According to Brenda Cronn of The Wall Street Journal, the mismatch between economic growth and stagnation in available truck drivers is a result of the transforming job market inherent to recovery after a recession. As the job market changes, a skills gap in the workforce emerges and certain jobs become much more difficult to fill. It seems that the trucking industry is experiencing this dilemma with operators around the country in need of over 30,000 long-distance drivers, according to the American Trucking Association.
Another issue contributing to the truck driver shortage is the increasing retirement rate of many experienced drivers. The average age of long-haul truck drivers is 50 and there aren’t enough young people willing to replace them when they retire.
The truck driver shortage in the face of a growing economy has pushed trucking companies to offer better health benefits and create more flexible schedules that minimize time away from home. By providing these extra incentives, trucking companies hope to attract as many new drivers as possible.
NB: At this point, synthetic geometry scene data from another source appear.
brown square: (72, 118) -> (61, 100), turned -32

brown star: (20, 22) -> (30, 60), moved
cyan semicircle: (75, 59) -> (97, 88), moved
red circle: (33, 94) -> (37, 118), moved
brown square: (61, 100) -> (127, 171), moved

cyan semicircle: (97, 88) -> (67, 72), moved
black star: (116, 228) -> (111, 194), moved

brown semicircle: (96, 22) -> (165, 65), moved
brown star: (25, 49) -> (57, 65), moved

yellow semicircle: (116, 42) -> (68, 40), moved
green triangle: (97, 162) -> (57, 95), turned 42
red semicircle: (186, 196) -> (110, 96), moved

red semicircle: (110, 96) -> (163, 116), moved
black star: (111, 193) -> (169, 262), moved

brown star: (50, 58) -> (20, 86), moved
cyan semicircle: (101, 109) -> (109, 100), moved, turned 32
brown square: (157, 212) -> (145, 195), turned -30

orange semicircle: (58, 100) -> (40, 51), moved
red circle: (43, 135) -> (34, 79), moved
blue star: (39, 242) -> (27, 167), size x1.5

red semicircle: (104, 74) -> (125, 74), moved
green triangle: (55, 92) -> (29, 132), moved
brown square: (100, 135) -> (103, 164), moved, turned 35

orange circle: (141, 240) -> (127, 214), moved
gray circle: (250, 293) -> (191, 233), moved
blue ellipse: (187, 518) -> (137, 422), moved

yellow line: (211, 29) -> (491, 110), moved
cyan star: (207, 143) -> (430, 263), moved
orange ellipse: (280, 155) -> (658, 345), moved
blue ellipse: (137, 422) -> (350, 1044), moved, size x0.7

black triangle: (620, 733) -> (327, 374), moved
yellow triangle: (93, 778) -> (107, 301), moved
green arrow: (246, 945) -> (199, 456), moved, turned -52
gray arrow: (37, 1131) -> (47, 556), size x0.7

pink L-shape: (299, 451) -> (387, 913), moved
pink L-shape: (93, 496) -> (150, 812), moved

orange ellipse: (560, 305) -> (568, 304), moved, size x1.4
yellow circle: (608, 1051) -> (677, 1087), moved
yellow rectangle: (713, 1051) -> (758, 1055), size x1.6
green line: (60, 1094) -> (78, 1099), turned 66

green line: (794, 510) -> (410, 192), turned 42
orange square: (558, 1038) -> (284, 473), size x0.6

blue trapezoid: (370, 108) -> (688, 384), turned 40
Though the hours will still be long and the job requires certain training and skills, truck driving is increasingly a great way to earn a living for anybody with limited educational experience. Few jobs with such good pay and benefits are as easy to find. On top of benefits, the average truck driver makes just under $50,000 a year, an ample salary to save up and support a family.
In the midst of this truck driver shortage, young people looking for work should consider filling the gap and taking advantage of the many lucrative openings in the trucking industry.